COVID vaccine distribution is likely to put a floor in reefer spot rates. Truckstop.com average national reefer spot rates fell 7.25% to $3.20 per mile over the past week. This decline was the largest drop in the reefer spot rate since the collapse in economic activity in April.
Consumer packaged goods (CPG) companies rely on refrigerated carriers due to the temperature sensitive nature of the majority of items that they will ship. While spot rates slid over the past week and relative reefer capacity has loosened significantly over the past three weeks, I don’t expect this to lead to drastically lower transportation costs due to incoming demand for vaccine transportation.
The first loads of Pfizer’s coronavirus vaccine were shipped on Sunday highlighting the hard work and determination of the scientists that have been working on this vaccine for months along with representing the hope of a future without the coronavirus.
The vaccine rollout is undoubtedly exciting for everyone in the United States, but it is unlikely to make supply chain coordinators’ jobs any easier. Although Pfizer’s vaccine needs to be kept at -70 degrees Celsius or colder, Moderna’s vaccine, slated for approval this week, can be transported by conventional reefer trailers.
Pfizer’s vaccine needs to be stored at temperatures that reefer trailers are not able to reach but that doesn’t mean that they are not going to be used for transportation. I believe that reefer trailers will be used for long-hauls to ‘reduce the delta’ between the ambient temperature and the dry ice to help preserve the shipping environment for longer time periods. This will likely not impact reefer capacity to a great degree, but the rollout of Moderna’s vaccine will likely crunch capacity even further since reefer trailer usage will be widespread for distribution.
Relative and absolute capacity for reefer vans is extraordinarily tight with over 40% of reefer loads currently being rejected. To put this into perspective, FreightWaves views a tender rejection rate above 7-10% as inflationary for spot rates and shippers can expect that their transportation costs are going to increase.
“There’s no redundant capacity waiting for work out there,” Unitrans President Andrew Schadegg said in an interview with FreightWaves regarding reefer capacity across the country. “Everything is pretty full.”
I don’t expect that the drop in reefer spot rates over the past week will continue through the end of the year and that shippers should expect inflated rates and plan for additional costs in their supply chains.
Reefer carriers have an abundance of spot freight to maximize yield while balancing their networks. Reefer carriers currently enjoy a favorable business environment, which I expect to continue for the foreseeable future as the economy reopens and multiple vaccines need to be distributed to the population.

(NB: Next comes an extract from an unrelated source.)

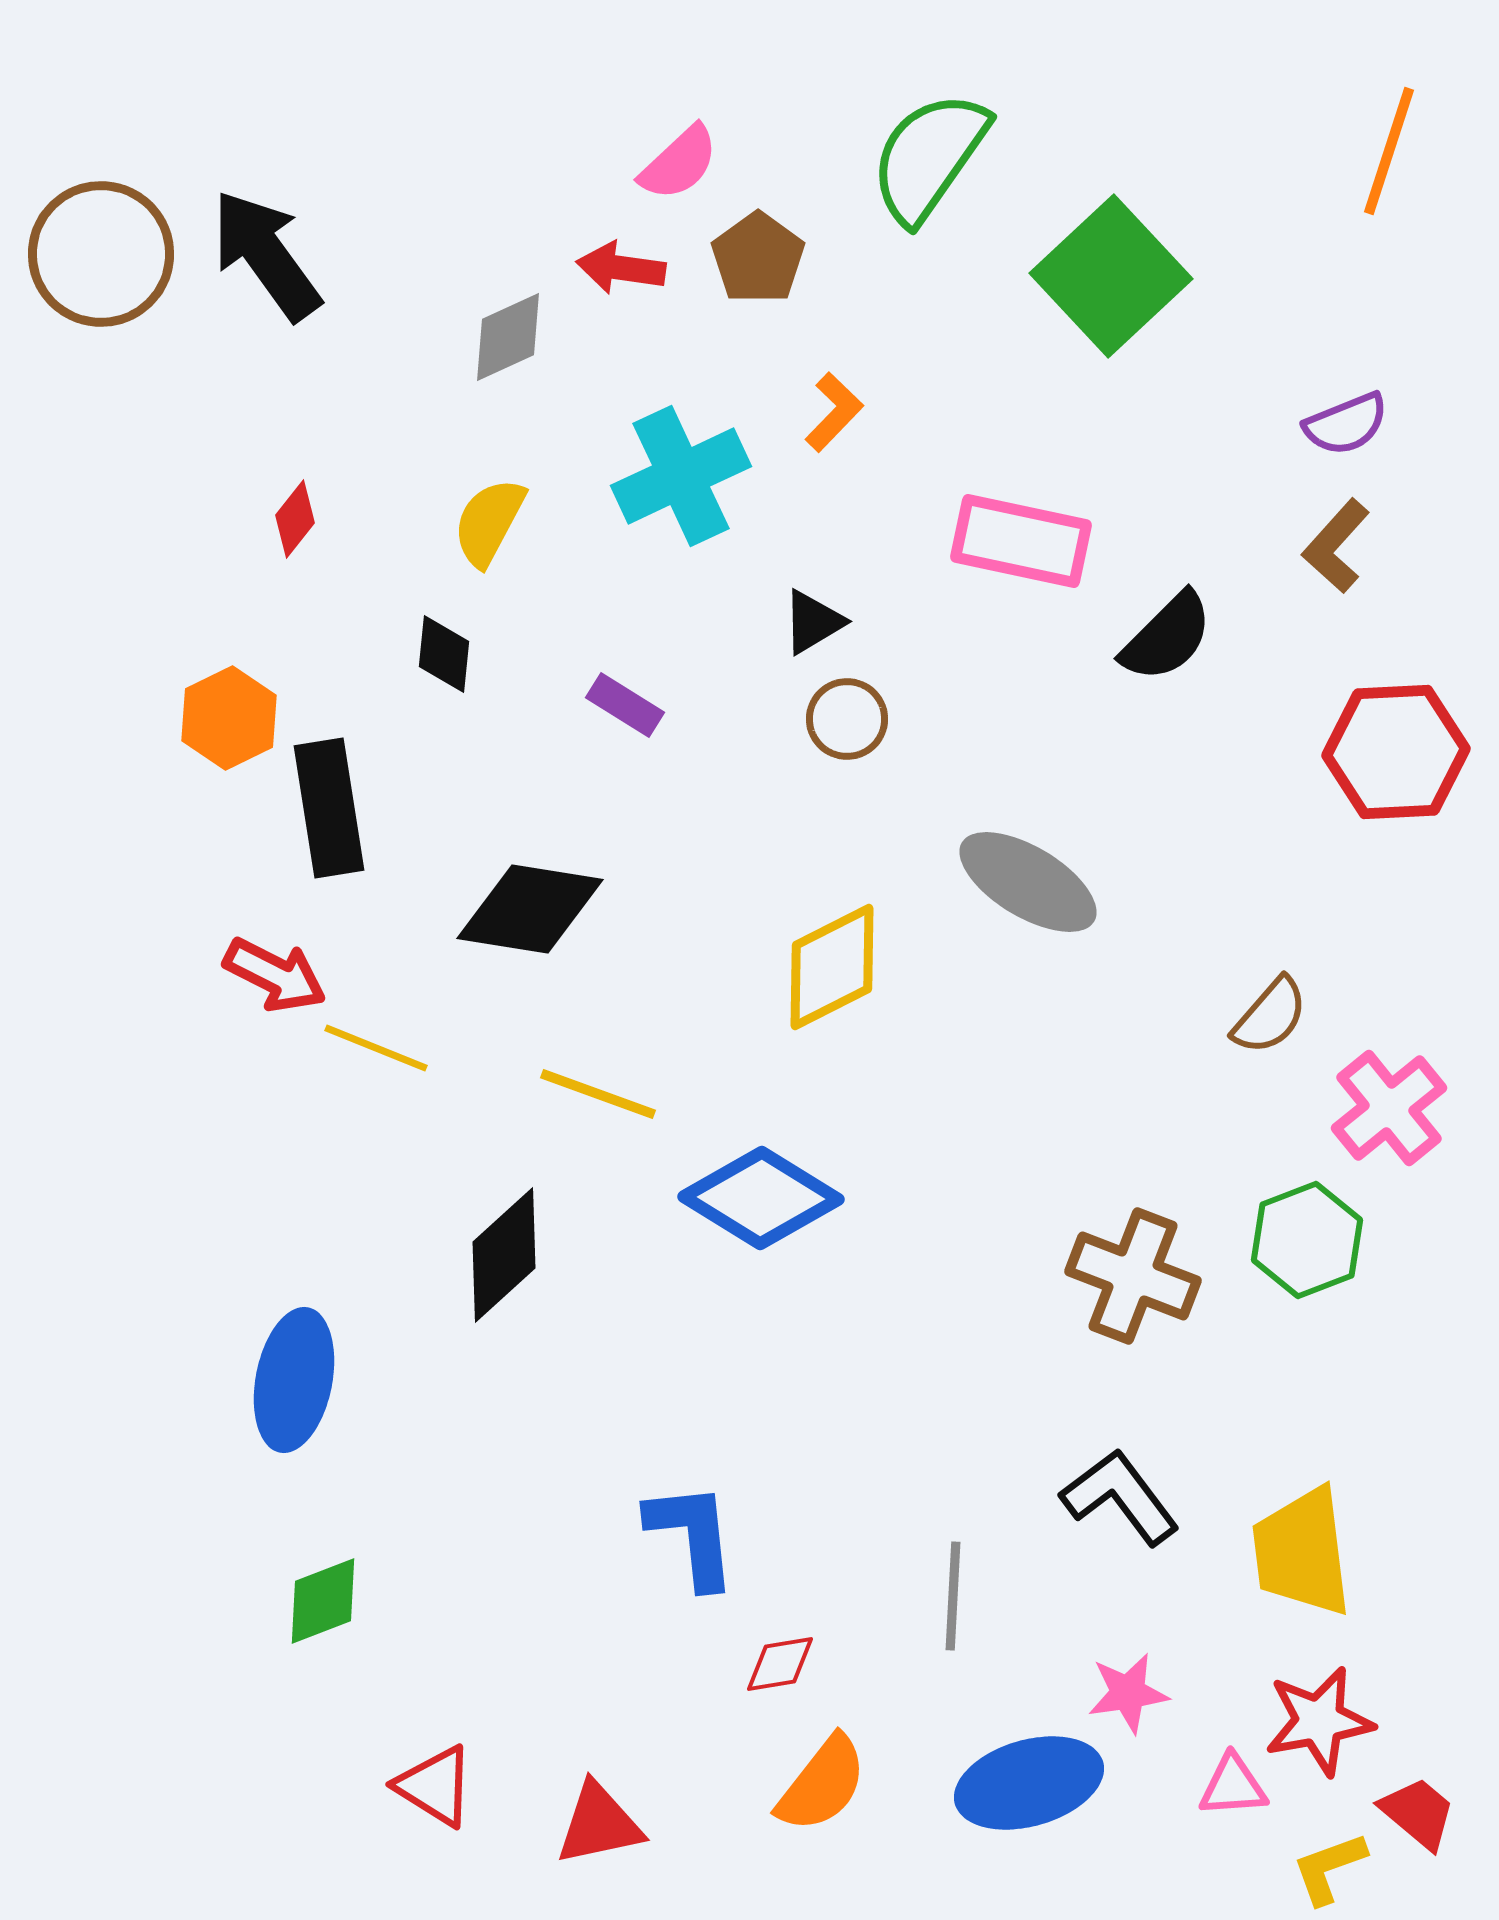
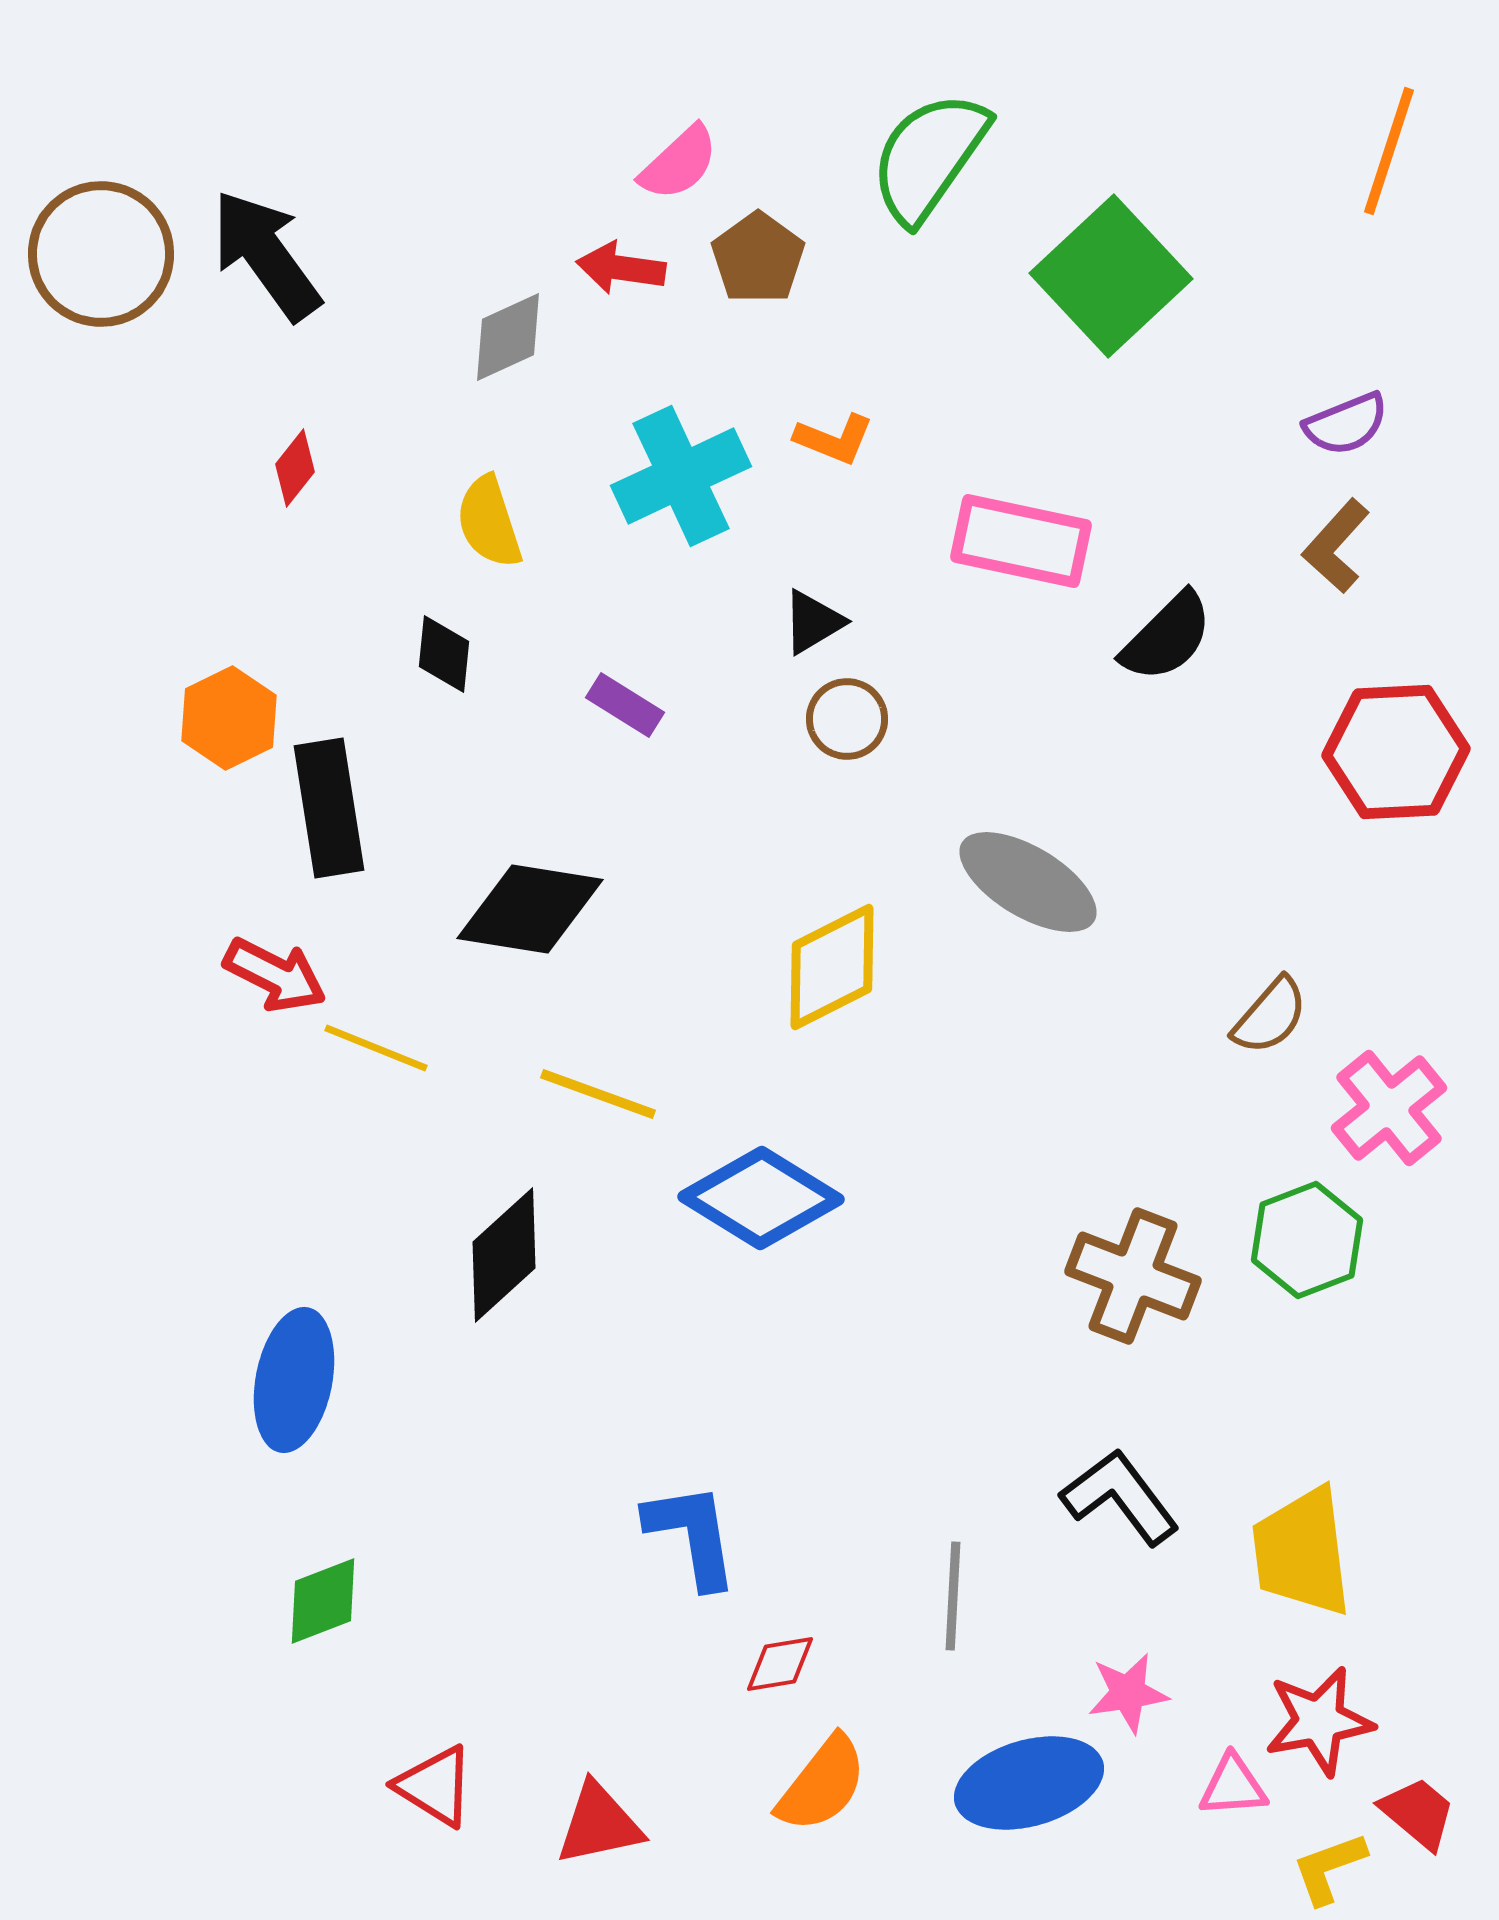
orange L-shape at (834, 412): moved 27 px down; rotated 68 degrees clockwise
red diamond at (295, 519): moved 51 px up
yellow semicircle at (489, 522): rotated 46 degrees counterclockwise
blue L-shape at (692, 1535): rotated 3 degrees counterclockwise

More snacks and more customization, please! This year, customers are not only eating more snacks but also demanding more customization in how they receive it. I have written about the effect that Direct-to-Consumer has had on the supply chain and this trend is not letting up.
Last Thursday, December 10, Frito-Lay announced that it was responding to customers’ demands and that from now on the consumer would be able to customize which goods they receive in their Frito-Lay Variety Pack. The consumer will now be able to pick from more than 100 different items for their pack.
This new buying experience is available on Snack.com, the DTC site Frito-Lay built in-house and launched in May 2020.
“Our ability to own the end-to-end value chain enables us to deliver customized offerings like ‘Make Your Own Variety Pack’ to create a more personalized snacking experience,” said Michael Lindsey, chief transformation and strategy officer, Frito-Lay North America.
Interestingly, Frito-Lay found that two-thirds of Americans would be more likely to buy a variety pack if they were allowed to customize it. I expect that large companies will roll out an increasing number of DTC initiatives as they try to combat new and upcoming brands.
East Coast port volumes post stronger y/y growth than the West Coast. It is apparent that the West Coast has been slammed with imports for the past several months, causing companies to warn customers to anticipate delays for their goods. These headaches could soon be headed to the East Coast ports.
Over the past month, Asian imports (TEUs) soared into the East Coast by 30.1% year-over-year (y/y) compared to 22.9% y/y on the West Coast. Last week I wrote about how the CEO of Hasbro announced that Hasbro was shifting some imports to the East Coast from the West Coast to avoid port congestion.
If these trends continue, this could lead to logjams in the East Coast ports and delay CPG goods such as toys and various foods from getting to stores and consumers. Two prominent CPG companies that utilize East Coast ports are Anheuser Busch and Chiquita. Over the past 30 days, 29.13% of Anheuser Busch’s total TEUs went through the Port of New York/New Jersey whereas 66.67% of Chiquita’s TEUs passed through the Port of Wilmington.